UK Seeks Far-reaching Open Skies with EU Post-Brexit
Wish list includes seventh and ninth freedom rights

The UK government on Friday released a long-awaited document spelling out its ambitions for air transport with the EU after it leaves the bloc at the end of March next year. Its proposal for market access envisions the continuation of current arrangements for UK and EU licensed air carriers to operate services to, from, and “wholly within the territory of the UK and the EU on an equal basis,” including maintenance of seventh and ninth freedom rights – respectively, the right to fly between two foreign countries while not offering flights to one’s own country; and the right to fly within a foreign country without continuing to one’s own country.


In other words, the British government seeks to continue participation in the single aviation market after it exits the EU.


The proposal most likely will not sit well with a number of established EU carriers and their home countries, who will argue one can’t decide to leave the EU and expect the same rights afforded to EU members.
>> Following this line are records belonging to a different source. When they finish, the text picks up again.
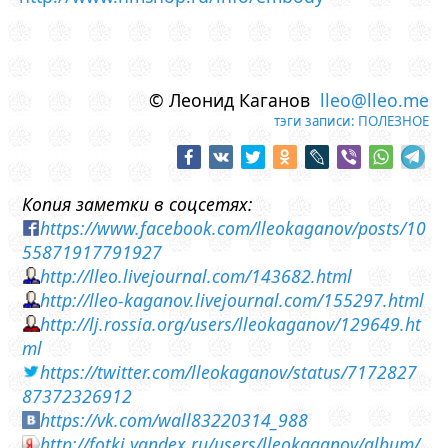
© Леонид Каганов
lleo@lleo.me
тэги записи:
ПОЛЕЗНОЕ
Копия заметки в соцсетях:
https://www.facebook.com/lleokaganov/posts/10
55871917791927
http://lleo.livejournal.com/143682.html
http://lleo-kaganov.livejournal.com/155297.html
http://lj.rossia.org/users/lleokaganov/129649.ht
ml
https://twitter.com/lleokaganov/status/7172827
87372326912
https://vk.com/wall83220314_988
http://fotki.yandex.ru/users/lleokaganov/album/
A position paper of Airline Coordination Platform-members Lufthansa Group, Air France-KLM, SAS and TAP Portugal calls for basic third and fourth freedom traffic rights – the right to fly from one’s home country to a foreign state and to fly from a foreign state back to one’s home country – post Brexit. Additional traffic rights, the lobby group asserted in the paper, should depend on the extent of regulatory alignment, including on passenger rights, slots, fair competition, and the participation in the EU emissions trading scheme for airlines, as well as the recognition by the UK of the jurisdiction of the European Court of Justice.


The latter, however, represents a red line for the government of UK Prime Minister Theresa May.
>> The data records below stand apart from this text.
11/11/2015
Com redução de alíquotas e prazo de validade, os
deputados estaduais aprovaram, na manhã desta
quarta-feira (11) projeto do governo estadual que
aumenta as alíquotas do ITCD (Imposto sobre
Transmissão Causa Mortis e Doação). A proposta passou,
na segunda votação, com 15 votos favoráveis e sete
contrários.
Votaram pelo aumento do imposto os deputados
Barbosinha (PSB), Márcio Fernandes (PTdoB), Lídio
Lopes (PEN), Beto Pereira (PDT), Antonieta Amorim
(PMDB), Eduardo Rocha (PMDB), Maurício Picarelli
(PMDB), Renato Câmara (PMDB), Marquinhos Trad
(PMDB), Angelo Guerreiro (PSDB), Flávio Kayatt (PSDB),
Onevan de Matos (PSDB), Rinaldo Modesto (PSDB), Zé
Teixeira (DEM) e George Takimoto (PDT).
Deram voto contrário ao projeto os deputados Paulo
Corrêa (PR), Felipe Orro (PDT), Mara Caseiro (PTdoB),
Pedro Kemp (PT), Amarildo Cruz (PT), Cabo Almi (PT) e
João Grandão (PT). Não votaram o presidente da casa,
The UK parliament’s European Union Committee on Friday published its latest report on UK-EU relations post-Brexit, concluding that the UK and EU have approached the negotiations with too great a focus on “red lines,” which, said the report, increases the risk that they won’t reach an agreement on the future relationship. Aviation is one of the topics on which the two parties clearly disagree, it noted, calling on negotiators to acknowledge the need for compromises.
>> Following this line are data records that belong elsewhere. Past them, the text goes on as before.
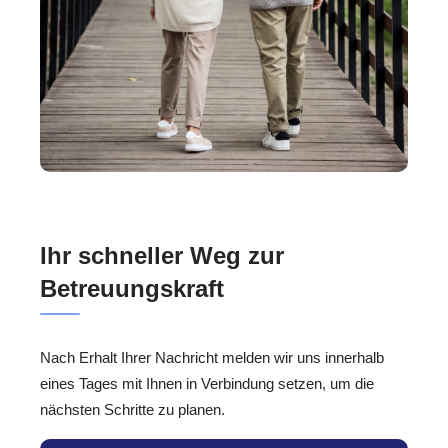
Ihr schneller Weg zur
Betreuungskraft
Nach Erhalt Ihrer Nachricht melden wir uns innerhalb
eines Tages mit Ihnen in Verbindung setzen, um die
nächsten Schritte zu planen.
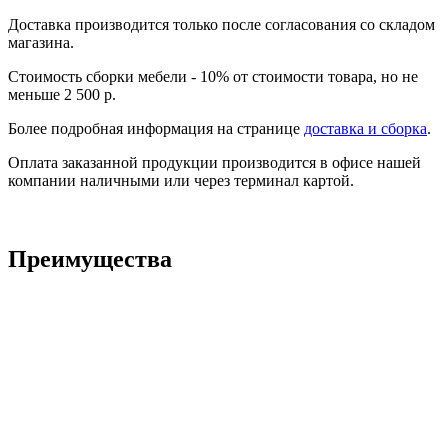
Доставка производится только после согласования со складом
магазина.
Стоимость сборки мебели - 10% от стоимости товара, но не
меньше 2 500 р.
Более подробная информация на странице
доставка и сборка
.
Оплата заказанной продукции производится в офисе нашей
компании наличными или через терминал картой.
Преимущества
Airlines with extensive intra-EU traffic such as Ireland’s Ryanair and Hungarian LCC Wizz Air have already established a UK AOC that would allow them to operate British-registered aircraft under third or fourth freedom rights. London-based easyJet created an Austrian airline to secure its intra-EU route rights post-Brexit.


Last year 164 million passengers traveled by air between the UK and the EU. Some 185 airports in the EU offer at least a weekly UK service, according to the UK government’s framework proposal. 


The UK and the US expect to agree on terms of an open skies in the coming weeks, though formal signing of the accord cannot happen as long as the UK belongs to the EU.